Exercise prompt: When a line below contains the word "Cookies", copy that line.

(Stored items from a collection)
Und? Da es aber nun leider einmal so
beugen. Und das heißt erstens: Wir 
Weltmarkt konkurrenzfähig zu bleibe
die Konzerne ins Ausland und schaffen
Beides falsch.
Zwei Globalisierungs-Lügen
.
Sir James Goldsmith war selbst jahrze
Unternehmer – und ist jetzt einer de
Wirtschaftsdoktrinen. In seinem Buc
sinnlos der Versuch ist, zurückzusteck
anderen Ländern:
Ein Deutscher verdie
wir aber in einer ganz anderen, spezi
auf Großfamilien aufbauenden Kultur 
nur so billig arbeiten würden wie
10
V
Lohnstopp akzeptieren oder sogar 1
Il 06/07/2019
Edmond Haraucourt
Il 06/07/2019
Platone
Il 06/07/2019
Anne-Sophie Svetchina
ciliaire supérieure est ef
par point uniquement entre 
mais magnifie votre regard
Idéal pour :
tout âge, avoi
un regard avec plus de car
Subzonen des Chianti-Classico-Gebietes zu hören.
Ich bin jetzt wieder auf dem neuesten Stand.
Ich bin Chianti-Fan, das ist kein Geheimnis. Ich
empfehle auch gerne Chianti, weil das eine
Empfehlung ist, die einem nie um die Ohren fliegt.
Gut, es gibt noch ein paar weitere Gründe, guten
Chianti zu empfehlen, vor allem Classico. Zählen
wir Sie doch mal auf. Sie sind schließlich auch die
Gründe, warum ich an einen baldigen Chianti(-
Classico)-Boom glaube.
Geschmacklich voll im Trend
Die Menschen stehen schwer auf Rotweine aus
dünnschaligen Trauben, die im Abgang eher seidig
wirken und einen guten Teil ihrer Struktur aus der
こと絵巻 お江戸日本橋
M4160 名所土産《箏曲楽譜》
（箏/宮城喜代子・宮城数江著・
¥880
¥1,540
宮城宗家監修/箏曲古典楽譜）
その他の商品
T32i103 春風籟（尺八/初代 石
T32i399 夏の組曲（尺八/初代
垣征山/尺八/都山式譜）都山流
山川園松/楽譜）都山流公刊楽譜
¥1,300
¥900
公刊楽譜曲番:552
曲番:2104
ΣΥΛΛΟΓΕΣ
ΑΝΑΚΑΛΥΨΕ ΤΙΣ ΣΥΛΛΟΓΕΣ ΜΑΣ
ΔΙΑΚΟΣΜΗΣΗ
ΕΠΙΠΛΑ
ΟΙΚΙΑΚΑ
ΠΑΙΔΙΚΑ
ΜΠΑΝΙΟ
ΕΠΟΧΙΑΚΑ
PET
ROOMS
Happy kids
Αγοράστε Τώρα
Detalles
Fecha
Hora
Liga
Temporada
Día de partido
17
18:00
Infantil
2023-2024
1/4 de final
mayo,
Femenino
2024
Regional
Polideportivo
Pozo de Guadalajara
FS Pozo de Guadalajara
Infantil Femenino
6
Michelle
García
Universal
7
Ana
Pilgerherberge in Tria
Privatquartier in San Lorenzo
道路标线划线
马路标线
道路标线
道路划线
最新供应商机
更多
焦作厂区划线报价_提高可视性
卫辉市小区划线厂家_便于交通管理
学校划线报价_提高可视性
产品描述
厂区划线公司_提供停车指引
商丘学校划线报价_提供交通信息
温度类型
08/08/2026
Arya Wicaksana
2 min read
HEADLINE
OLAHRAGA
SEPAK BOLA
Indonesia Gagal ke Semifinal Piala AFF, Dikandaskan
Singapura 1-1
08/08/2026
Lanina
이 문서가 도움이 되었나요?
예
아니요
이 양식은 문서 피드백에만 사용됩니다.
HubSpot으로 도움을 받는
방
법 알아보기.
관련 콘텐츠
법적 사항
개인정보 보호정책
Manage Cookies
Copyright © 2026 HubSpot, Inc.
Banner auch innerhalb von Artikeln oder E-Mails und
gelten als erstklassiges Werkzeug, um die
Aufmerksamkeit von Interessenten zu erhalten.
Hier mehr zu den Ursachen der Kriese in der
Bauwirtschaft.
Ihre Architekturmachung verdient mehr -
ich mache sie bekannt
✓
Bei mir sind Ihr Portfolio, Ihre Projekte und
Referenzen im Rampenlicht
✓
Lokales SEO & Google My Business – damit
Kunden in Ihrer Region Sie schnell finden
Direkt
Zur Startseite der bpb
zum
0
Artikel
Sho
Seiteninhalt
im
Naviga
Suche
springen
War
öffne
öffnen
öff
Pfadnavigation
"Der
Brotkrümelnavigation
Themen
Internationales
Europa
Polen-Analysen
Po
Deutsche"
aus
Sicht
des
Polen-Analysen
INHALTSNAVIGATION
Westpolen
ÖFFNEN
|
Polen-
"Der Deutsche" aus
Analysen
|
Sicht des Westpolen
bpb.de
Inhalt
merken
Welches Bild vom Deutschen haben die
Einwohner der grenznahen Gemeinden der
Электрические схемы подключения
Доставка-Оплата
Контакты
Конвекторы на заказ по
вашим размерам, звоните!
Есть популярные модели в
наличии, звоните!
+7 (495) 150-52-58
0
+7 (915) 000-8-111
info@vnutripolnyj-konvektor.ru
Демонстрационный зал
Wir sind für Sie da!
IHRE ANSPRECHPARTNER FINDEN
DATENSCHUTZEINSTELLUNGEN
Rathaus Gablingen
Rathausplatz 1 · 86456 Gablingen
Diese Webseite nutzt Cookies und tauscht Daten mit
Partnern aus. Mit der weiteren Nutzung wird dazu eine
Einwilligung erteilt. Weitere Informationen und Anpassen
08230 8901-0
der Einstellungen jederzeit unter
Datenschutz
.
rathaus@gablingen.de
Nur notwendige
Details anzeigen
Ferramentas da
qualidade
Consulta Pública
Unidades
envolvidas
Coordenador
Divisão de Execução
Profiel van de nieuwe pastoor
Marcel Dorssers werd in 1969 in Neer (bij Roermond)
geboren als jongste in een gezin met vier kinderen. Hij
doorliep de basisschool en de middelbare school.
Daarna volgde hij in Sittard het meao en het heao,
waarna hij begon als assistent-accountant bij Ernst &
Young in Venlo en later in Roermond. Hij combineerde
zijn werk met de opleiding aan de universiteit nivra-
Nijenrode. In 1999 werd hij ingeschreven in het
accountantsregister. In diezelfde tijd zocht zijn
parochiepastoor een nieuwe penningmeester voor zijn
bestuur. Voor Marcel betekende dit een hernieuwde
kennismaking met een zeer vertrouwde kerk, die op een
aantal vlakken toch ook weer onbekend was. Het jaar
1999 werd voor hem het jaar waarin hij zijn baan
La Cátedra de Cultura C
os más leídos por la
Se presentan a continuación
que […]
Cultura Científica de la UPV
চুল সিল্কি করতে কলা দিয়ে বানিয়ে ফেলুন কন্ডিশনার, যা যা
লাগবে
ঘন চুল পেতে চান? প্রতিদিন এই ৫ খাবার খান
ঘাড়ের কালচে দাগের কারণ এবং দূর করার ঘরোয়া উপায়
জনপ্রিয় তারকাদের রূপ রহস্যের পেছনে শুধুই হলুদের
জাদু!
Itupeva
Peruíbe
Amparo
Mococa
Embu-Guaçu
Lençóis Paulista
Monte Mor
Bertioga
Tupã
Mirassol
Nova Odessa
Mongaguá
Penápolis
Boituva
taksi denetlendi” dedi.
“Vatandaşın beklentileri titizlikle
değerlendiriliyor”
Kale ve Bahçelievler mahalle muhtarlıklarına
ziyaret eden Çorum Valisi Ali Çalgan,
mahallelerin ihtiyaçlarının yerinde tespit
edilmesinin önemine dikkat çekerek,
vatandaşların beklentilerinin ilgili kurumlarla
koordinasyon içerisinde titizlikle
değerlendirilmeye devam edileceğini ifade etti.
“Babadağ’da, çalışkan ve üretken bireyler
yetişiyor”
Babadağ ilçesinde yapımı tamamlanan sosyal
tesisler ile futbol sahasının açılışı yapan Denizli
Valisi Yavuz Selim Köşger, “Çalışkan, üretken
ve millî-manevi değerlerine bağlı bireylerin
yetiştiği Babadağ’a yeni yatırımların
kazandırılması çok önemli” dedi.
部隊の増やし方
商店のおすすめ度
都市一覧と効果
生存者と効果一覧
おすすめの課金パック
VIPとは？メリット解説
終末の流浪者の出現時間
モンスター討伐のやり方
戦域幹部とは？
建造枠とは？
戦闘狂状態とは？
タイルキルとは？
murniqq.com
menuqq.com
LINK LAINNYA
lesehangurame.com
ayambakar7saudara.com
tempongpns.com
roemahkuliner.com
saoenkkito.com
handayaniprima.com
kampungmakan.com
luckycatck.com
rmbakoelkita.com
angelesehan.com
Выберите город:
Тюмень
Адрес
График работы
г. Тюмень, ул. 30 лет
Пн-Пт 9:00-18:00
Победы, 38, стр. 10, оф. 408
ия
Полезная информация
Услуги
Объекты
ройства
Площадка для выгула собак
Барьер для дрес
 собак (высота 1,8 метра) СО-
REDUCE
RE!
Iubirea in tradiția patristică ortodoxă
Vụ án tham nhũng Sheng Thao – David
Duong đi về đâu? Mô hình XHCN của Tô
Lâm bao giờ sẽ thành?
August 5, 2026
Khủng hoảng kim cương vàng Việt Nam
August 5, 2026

Your response:
Manage Cookies
Diese Webseite nutzt Cookies und tauscht Daten mit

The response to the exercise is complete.